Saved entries

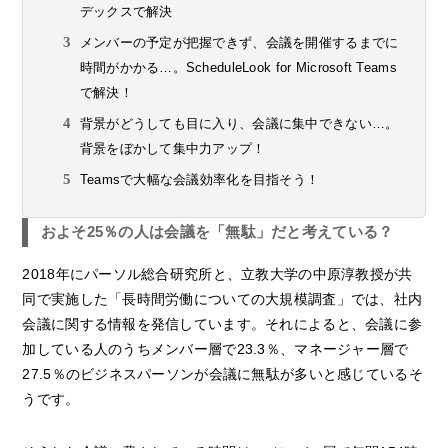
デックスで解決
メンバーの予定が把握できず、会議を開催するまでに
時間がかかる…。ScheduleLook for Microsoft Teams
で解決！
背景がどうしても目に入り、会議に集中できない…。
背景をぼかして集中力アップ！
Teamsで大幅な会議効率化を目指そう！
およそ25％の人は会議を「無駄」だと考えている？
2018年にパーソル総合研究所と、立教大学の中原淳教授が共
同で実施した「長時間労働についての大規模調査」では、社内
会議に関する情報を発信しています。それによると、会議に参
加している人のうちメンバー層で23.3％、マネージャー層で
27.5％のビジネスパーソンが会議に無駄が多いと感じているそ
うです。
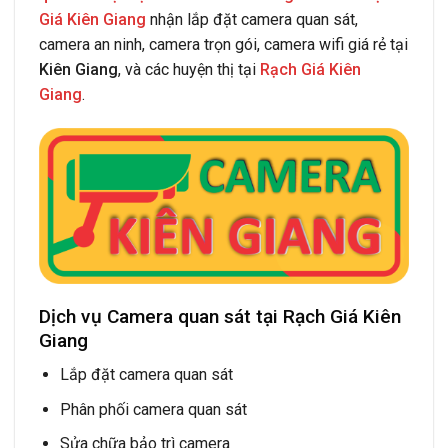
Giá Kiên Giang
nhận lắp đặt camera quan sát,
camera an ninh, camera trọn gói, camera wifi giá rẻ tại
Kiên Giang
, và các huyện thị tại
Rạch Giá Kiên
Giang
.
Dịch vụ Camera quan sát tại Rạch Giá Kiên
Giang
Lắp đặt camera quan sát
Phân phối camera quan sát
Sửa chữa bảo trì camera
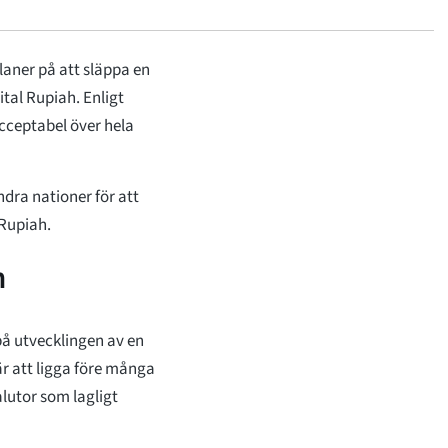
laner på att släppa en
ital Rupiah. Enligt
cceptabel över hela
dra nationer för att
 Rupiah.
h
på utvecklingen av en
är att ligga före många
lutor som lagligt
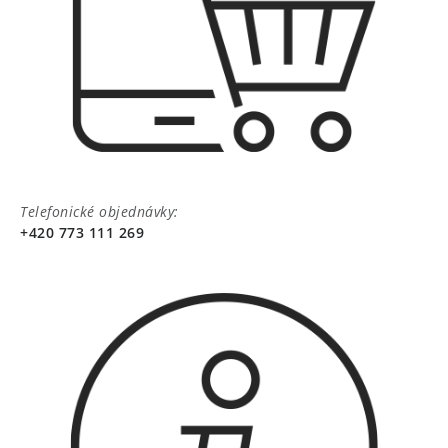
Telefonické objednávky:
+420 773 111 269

---

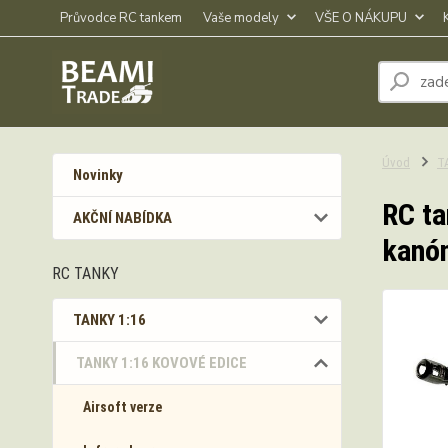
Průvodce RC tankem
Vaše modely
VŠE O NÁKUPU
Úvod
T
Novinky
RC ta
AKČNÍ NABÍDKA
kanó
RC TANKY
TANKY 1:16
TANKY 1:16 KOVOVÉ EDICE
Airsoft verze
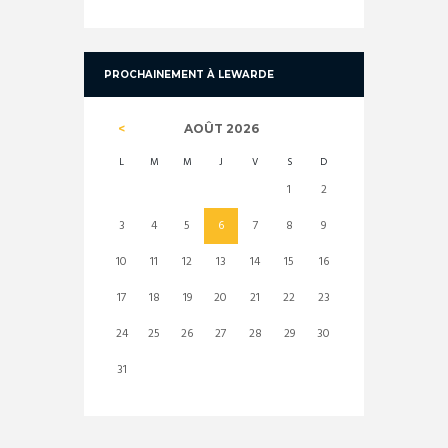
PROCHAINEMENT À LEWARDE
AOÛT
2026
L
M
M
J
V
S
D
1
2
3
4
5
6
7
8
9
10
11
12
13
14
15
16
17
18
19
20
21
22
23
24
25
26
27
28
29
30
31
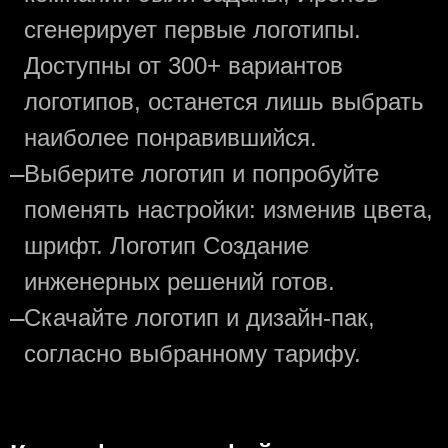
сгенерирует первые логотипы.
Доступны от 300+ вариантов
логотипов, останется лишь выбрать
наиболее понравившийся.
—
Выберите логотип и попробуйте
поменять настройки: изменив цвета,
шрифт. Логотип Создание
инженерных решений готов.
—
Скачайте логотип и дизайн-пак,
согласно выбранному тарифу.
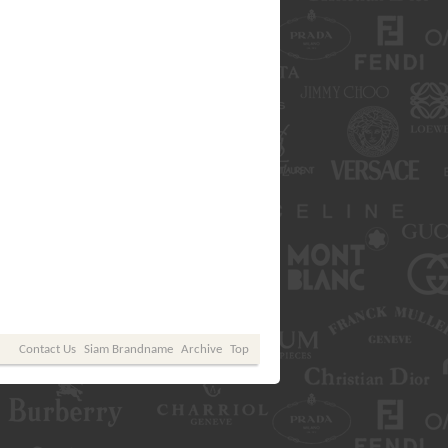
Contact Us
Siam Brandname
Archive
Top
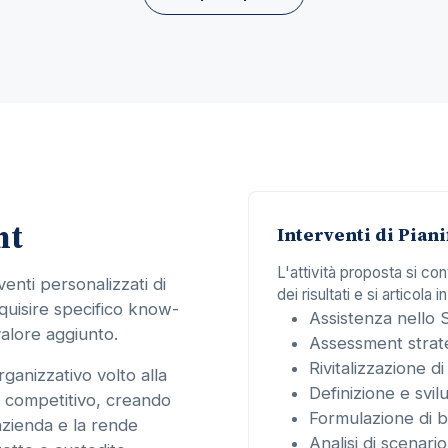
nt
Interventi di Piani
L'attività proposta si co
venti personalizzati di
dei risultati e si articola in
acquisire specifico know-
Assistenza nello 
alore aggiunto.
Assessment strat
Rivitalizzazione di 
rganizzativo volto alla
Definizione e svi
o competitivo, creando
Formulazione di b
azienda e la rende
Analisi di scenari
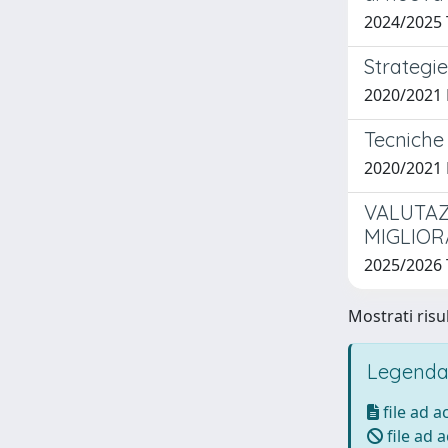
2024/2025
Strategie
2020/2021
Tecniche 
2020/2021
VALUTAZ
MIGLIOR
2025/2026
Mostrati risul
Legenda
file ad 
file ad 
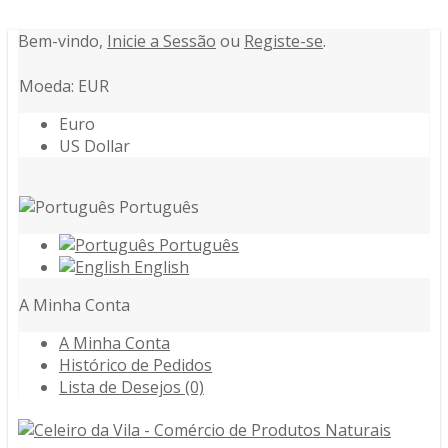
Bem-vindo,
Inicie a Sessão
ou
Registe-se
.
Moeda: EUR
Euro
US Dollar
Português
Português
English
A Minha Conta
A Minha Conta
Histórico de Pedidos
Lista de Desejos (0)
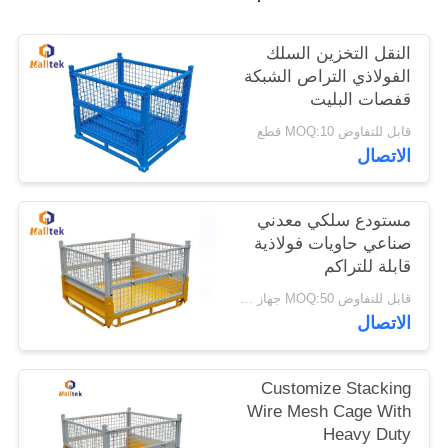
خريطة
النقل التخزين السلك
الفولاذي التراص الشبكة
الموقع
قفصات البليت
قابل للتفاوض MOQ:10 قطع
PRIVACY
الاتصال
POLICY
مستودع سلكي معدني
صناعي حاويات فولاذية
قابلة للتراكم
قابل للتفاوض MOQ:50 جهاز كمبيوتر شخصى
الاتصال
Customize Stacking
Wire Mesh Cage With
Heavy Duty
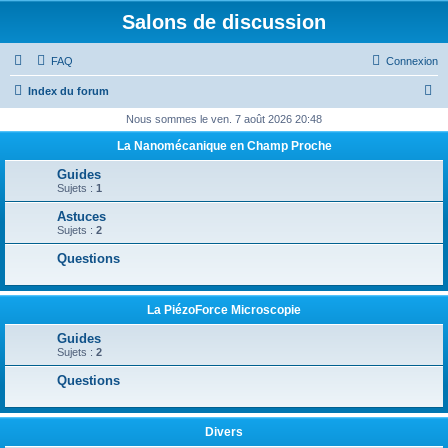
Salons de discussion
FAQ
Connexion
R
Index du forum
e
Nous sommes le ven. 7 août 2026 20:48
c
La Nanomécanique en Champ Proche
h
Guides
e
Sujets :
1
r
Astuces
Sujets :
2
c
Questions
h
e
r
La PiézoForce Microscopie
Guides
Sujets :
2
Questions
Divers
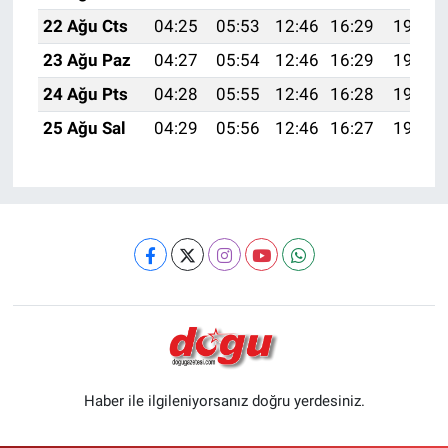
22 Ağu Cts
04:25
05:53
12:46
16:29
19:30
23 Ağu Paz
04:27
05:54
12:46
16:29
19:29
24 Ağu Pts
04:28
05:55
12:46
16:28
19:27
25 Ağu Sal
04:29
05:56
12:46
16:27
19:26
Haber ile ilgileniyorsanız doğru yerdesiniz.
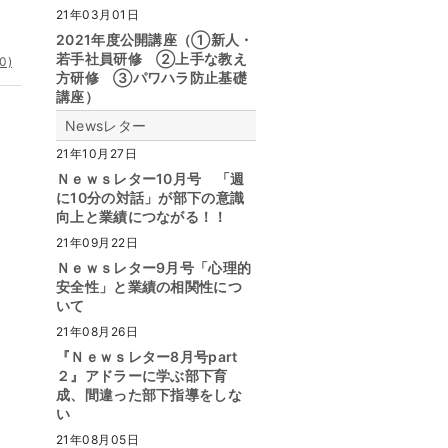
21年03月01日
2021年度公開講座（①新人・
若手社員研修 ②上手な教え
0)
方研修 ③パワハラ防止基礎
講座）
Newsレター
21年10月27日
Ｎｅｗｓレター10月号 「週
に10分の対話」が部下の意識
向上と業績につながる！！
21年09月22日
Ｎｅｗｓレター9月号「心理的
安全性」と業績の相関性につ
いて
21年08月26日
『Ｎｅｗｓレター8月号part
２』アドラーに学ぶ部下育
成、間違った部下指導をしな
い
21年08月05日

## To do
Only the lines of the data holding the string "للتفاوض" are wanted; copy each of them.

## Response area
قابل للتفاوض MOQ:10 قطع
قابل للتفاوض MOQ:50 جهاز كمبيوتر شخصى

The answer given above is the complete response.